Time to stop the 3 martini lunches at the Chamber
The US Chamber of Commerce is crusading with Congress to clarify the Foreign Corrupt Practices Act. "The Lindsey case and others like it have brought attention to the need to reform an outdated law that many believe is hurting American businesses’ ability to compete fairly in the global market," wrote Lisa Rickard of the Chamber's Institute for Legal Reform.
You have all heard of cases where matters of ethics are black and white, with a vast gray area in between. Well, this isn't one of them.
A couple of Lindsey executives are quite likely on their way to federal prison, having been convicted of bribing the executives of a Mexican utility company. "Among the sweeteners: a $297,500 Ferrari Spyder sports car, bought in 2007 at a dealership in Beverly Hills, Calif., and a $1.8 million yacht named Dream Seeker, paid for in part with money wired from a Swiss bank account."

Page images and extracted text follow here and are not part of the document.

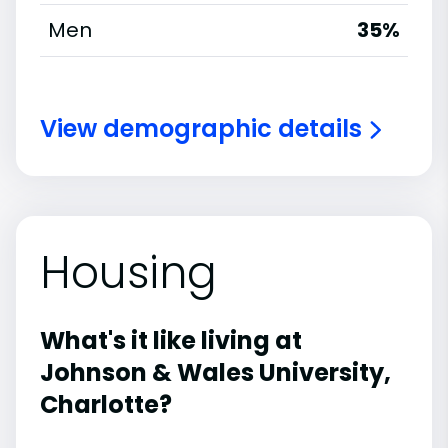
Men
35%
View demographic details
Housing
What's it like living at
Johnson & Wales University,
Charlotte?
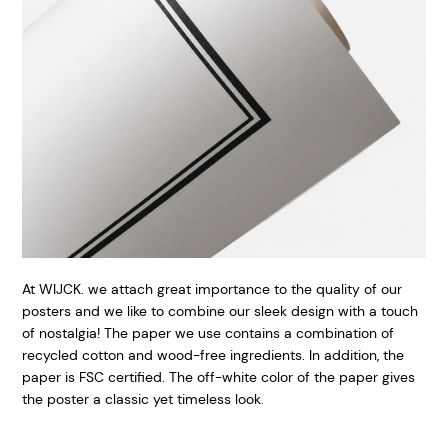
At WIJCK. we attach great importance to the quality of our
posters and we like to combine our sleek design with a touch
of nostalgia! The paper we use contains a combination of
recycled cotton and wood-free ingredients. In addition, the
paper is FSC certified. The off-white color of the paper gives
the poster a classic yet timeless look.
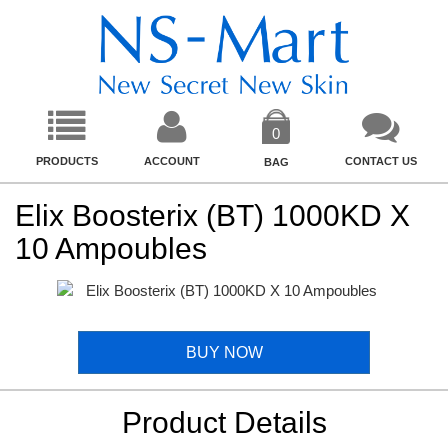
0
PRODUCTS
ACCOUNT
CONTACT US
BAG
Elix Boosterix (BT) 1000KD X
10 Ampoubles
BUY NOW
Product Details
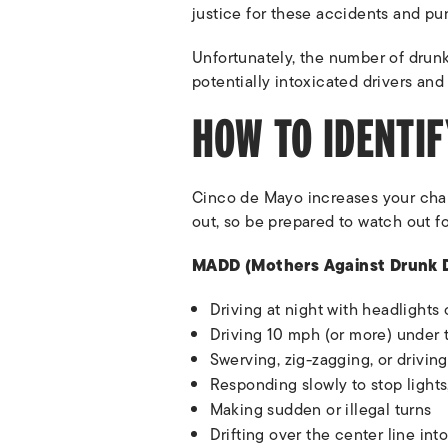
justice for these accidents and pu
Unfortunately, the number of drunk
potentially intoxicated drivers and
HOW TO IDENTIF
Cinco de Mayo increases your chan
out, so be prepared to watch out fo
MADD (Mothers Against Drunk Dri
Driving at night with headlights 
Driving 10 mph (or more) under 
Swerving, zig-zagging, or drivin
Responding slowly to stop lights,
Making sudden or illegal turns
Drifting over the center line int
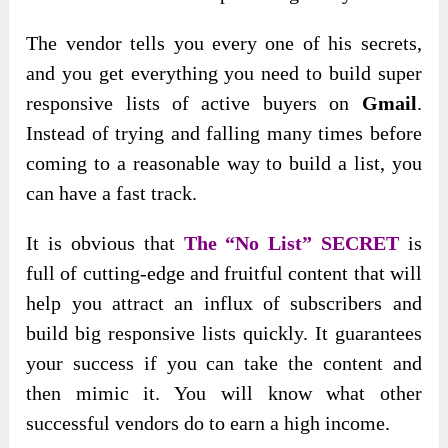
The vendor tells you every one of his secrets,
and you get everything you need to build super
responsive lists of active buyers on
Gmail
.
Instead of trying and falling many times before
coming to a reasonable way to build a list, you
can have a fast track.
It is obvious that
The “No List” SECRET
is
full of cutting-edge and fruitful content that will
help you attract an influx of subscribers and
build big responsive lists quickly. It guarantees
your success if you can take the content and
then mimic it. You will know what other
successful vendors do to earn a high income.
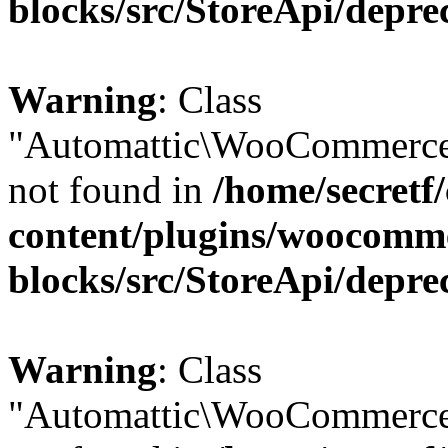
blocks/src/StoreApi/depre
Warning
: Class
"Automattic\WooCommerce\
not found in
/home/secretf
content/plugins/woocomm
blocks/src/StoreApi/depre
Warning
: Class
"Automattic\WooCommerce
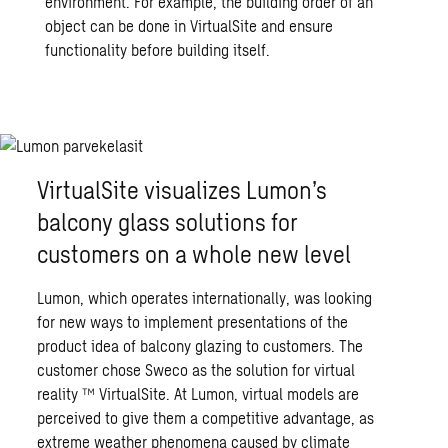
environment. For example, the building order of an
object can be done in VirtualSite and ensure
functionality before building itself.
VirtualSite visualizes Lumon’s
balcony glass solutions for
customers on a whole new level
Lumon, which operates internationally, was looking
for new ways to implement presentations of the
product idea of balcony glazing to customers. The
customer chose Sweco as the solution for virtual
reality ™ VirtualSite. At Lumon, virtual models are
perceived to give them a competitive advantage, as
extreme weather phenomena caused by climate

The Chamber's argument: How were the execs at Lindsey supposed to know that anyone could possibly contrue using intermediaries and Swiss bank accounts to give yachts and Ferraris to quasi-government utility employees to get them to buy their products to be a bribe? My esteem for the Chamber has dropped substantially if their members really need their dues to fund a legal effort to clear this question up in order to be competitive.
Why we should never empower idiots
The Midway, Georgia police chief shut down a lemonade stand being run by a couple of girls trying to raise a few bucks for a trip to a waterpark. Chief Kelly 'Wyatt Earp' Morningstar has a short fuse for anyone operating without a $50 a day business permit. Worse yet, she says "police also didn't know how the lemonade was made, who made it, or what was in it". I would think a grown woman – especially one in the south – would know how to make lemonade and its basic ingredients, but one thing is clear: Nobody better try to sell this mysterious concoction on Kelly's watch without explaining these things to her in advance.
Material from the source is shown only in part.